Vance’s speech shows he is facing up to the costs of the federal immigration policy that deliberately inflates the new labor supply at least 25 percent per year. That inflation of the labor supply automatically deflates the wages earned by the women and men who hold on to the American dream Vance wishes to strengthen.

He said in his speech a conservative immigration policy would recognize “the remarkable contributions of American immigration, but does so in a way that maximizes the benefits and the upsides for the American worker.”

Vance also recognized the scale of the immigration, labor, and wage problem when he described the libertarian attitude which is dominant among the GOP’s elite donors and leaders. He said:

There’s a lot of work to be done. I think in broad strokes, there are a few things that that [a better] conservatism will possess. Let me illustrate first, just by telling a story. I had dinner not too long ago in Aspen, Colorado, that headquarters of American conservatism, with a labor leader, not a natural political ally for somebody from the Right, who told me about an off-the-record conversation he had with the CEO of one of America’s largest financial corporations.

And that CEO got very frustrated when the labor leader suggested that American corporations owed something to the American nation. The CEO said, “Well, my shareholders are international, my customers and clients are international, my employees are international. Why do I care about what happens to the American family more than I care about what happens to a family in China or in Europe?”

Vance did not reveal the banker’s identity, but there is no shortage of candidates, such as JPMorgan Chase & Co’s Jamie Dimon or maybe Robert Rubin, who ran Citigroup.

Immigration Numbers

Each year, roughly four million young Americans join the workforce after graduating from high school or university.

But the federal government then imports about 1.1 million legal immigrants and refreshes a resident population of roughly 1.5 million white-collar visa workers — including roughly one million H-1B workers — and approximately 500,000 blue-collar visa workers.

The government also prints out more than one million work permits for foreigners, tolerates about eight million illegal workers, and does not punish companies for employing the hundreds of thousands of illegal migrants who sneak across the border or overstay their legal visas each year.

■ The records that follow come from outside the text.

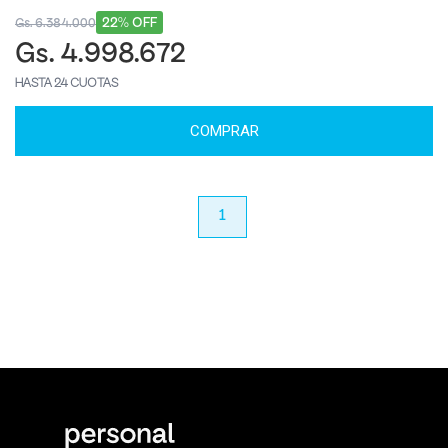
22% OFF
Gs. 6.384.000
Gs. 4.998.672
HASTA 24 CUOTAS
COMPRAR
anterior
1
próximo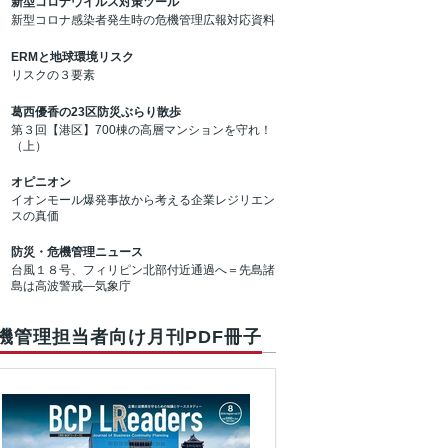
新型コロナウイルス対策ツール
新型コロナ感染者発生時の危機管理広報対応資料
ERMと地球環境リスク
リスクの３要素
葛西優香の23区防災ぶらり散歩
第３回【港区】700棟の高層マンションを守れ！
（上）
オピニオン
イオンモール爆発事故から考える企業レジリエン
スの真価
防災・危機管理ニュース
台風１８号、フィリピン北部付近通過へ＝先島諸
島は高波警戒―気象庁
機管理担当者向け月刊PDF冊子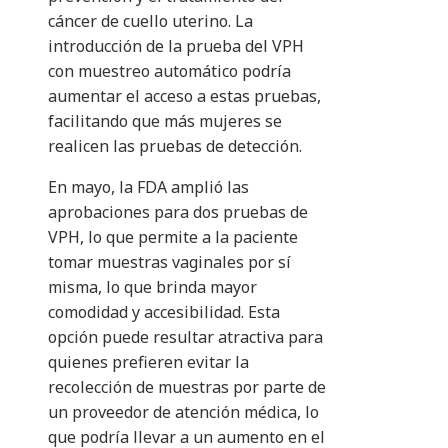
cáncer de cuello uterino. La
introducción de la prueba del VPH
con muestreo automático podría
aumentar el acceso a estas pruebas,
facilitando que más mujeres se
realicen las pruebas de detección.
En mayo, la FDA amplió las
aprobaciones para dos pruebas de
VPH, lo que permite a la paciente
tomar muestras vaginales por sí
misma, lo que brinda mayor
comodidad y accesibilidad. Esta
opción puede resultar atractiva para
quienes prefieren evitar la
recolección de muestras por parte de
un proveedor de atención médica, lo
que podría llevar a un aumento en el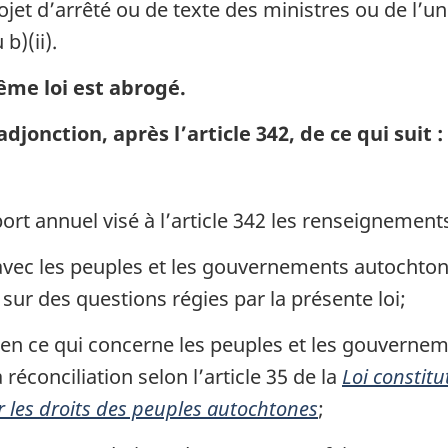
rojet d’arrêté ou de texte des ministres ou de l’un 
b)(ii).
ême loi est abrogé.
jonction, après l’article 342, de ce qui suit :
rt annuel visé à l’article 342 les renseignements 
 avec les peuples et les gouvernements autochto
sur des questions régies par la présente loi;
i en ce qui concerne les peuples et les gouverne
réconciliation selon l’article 35 de la
Loi constitu
r les droits des peuples autochtones
;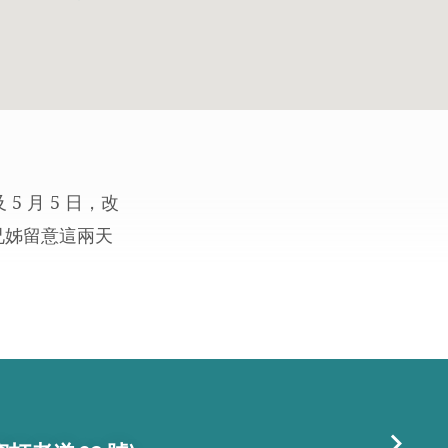
5 月 5 日，改
位兄姊留意這兩天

This policy of inflating the labor supply boosts economic growth for investors because it ensures that employers do not have to compete for American workers by offering higher wages and better working conditions.

This policy of flooding the market with cheap, foreign, white-collar graduates and blue-collar labor also shifts enormous wealth from young employees towards older investors, even as it also widens wealth gaps, reduces high-tech investment, increases state and local tax burdens, and hurts children’s schools and college educations. It also pushes Americans away from high-tech careers and sidelines millions of marginalized Americans, including many who are now struggling with fentanyl addictions. The labor policy also moves business investment and wealth from the heartland to the coastal citiesexplodes rents and housing costsshrivels real estate values in the Midwest, and rewards investors for creating low-tech, labor-intensive workplaces.